The Flipside of Machine Learning

Image: ShutterstockHuman learning is tricky and incredibly individual. Retaining the knowledge to pass a physics test may come quickly and easily to one student, but may require hours of cramming and consideration for another.

Professors at the Univ. of Wisconsin-Madison are melding the fields of computer science and psychology to reverse engineer machine learning, with the hope of devising ideal lesson plans to ease the learning process.

Called “machine teaching,” the method inverses the idea of machine learning.

Machine learning “is a mathematical procedure,” explains university computer scientist Jerry Zhu in an interview with R&D Magazine. “The mathematical procedure takes in training data (i.e. lesson) and finds a function that fits the training data. Importantly, the function can ‘generalize’ (i.e. extrapolate) beyond the training data—this gives the machine learning the ability to answer new questions.”

Machine teaching works backwards, as it already knows what knowledge needs to be imparted on the student. The concept “uses sophisticated mathematics to allow researchers to model actual human students and devise the best possible lessons for teaching them. While the definition of ‘best’ in a particular setting is up to the teacher, one example could be identifying the smallest number of exercises for a particular students to grasp a concept,” according to the Univ. of Wisconsin.

Funded by a two-year seed grant from the university, university computer scientist Jerry Zhu and Timothy T. Rogers, a professor of cognitive psychology, are exploring the concept and hope to make machine teaching a reality.

“The seed grant started this summer,” says Zhu. “First of all, machine teaching is still basic research, heavy on math and theory. Don’t expect it to show up in classrooms next month … Right now, we are taking baby steps to apply the methodology to ‘simple’ educational tasks, such as single-digit addition for young kids.” 

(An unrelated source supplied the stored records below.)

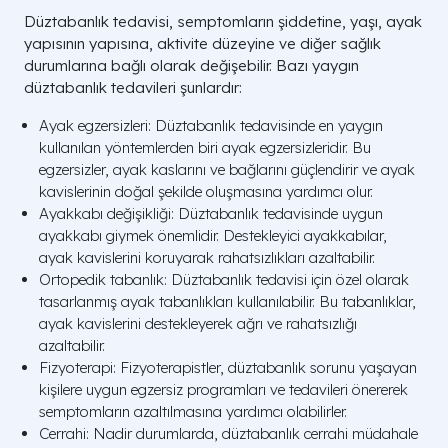
Düztabanlık tedavisi, semptomların şiddetine, yaşı, ayak
yapısının yapısına, aktivite düzeyine ve diğer sağlık
durumlarına bağlı olarak değişebilir. Bazı yaygın
düztabanlık tedavileri şunlardır:
Ayak egzersizleri: Düztabanlık tedavisinde en yaygın
kullanılan yöntemlerden biri ayak egzersizleridir. Bu
egzersizler, ayak kaslarını ve bağlarını güçlendirir ve ayak
kavislerinin doğal şekilde oluşmasına yardımcı olur.
Ayakkabı değişikliği: Düztabanlık tedavisinde uygun
ayakkabı giymek önemlidir. Destekleyici ayakkabılar,
ayak kavislerini koruyarak rahatsızlıkları azaltabilir.
Ortopedik tabanlık: Düztabanlık tedavisi için özel olarak
tasarlanmış ayak tabanlıkları kullanılabilir. Bu tabanlıklar,
ayak kavislerini destekleyerek ağrı ve rahatsızlığı
azaltabilir.
Fizyoterapi: Fizyoterapistler, düztabanlık sorunu yaşayan
kişilere uygun egzersiz programları ve tedavileri önererek
semptomların azaltılmasına yardımcı olabilirler.
Cerrahi: Nadir durumlarda, düztabanlık cerrahi müdahale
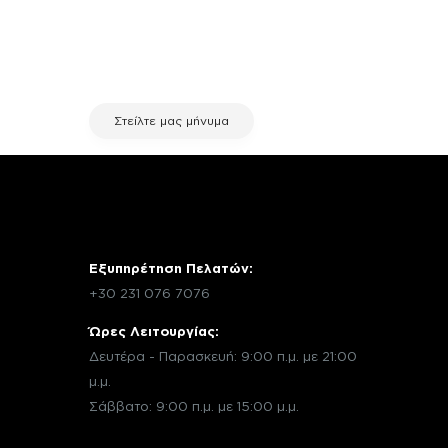
χρειάζεσαι κάποια πληροφορία
σχετικά με μια επισκευή, επικοινώνησε
μέσω email με την υπηρεσία
εξυπηρέτησης πελατών της fix your
stuff.
Στείλτε μας μήνυμα
Εξυπηρέτηση Πελατών:
+30 231 076 7076
Ώρες Λειτουργίας:
Δευτέρα - Παρασκευή: 9:00 π.μ. με 21:00
μ.μ.
Σάββατο: 9:00 π.μ. με 15:00 μ.μ.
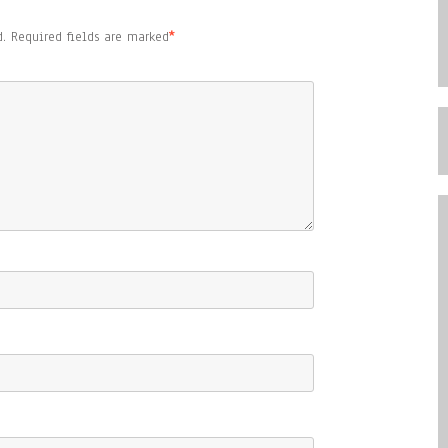
.
Required fields are marked
*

“In order for the machine teaching approach to work, it needs a good model of how the learner behaves—that is, how the learner’s behavior changes with different kinds of learning or practice experiences,” said Rogers. “Also, the model needs to be computational; it has to be able to make concrete, quantitative predictions about the learner’s behavior.”

According to Zhu, machine teaching will work off two inputs, one being the individual student’s machine learning algorithm in their head, and two the educational goal. Machine teaching then constructs the optimal lesson for a student to achieve the educational goal, he says.

The hope is to use the work to assist teachers in developing lesson plans and curricula across a wide range of disciplines.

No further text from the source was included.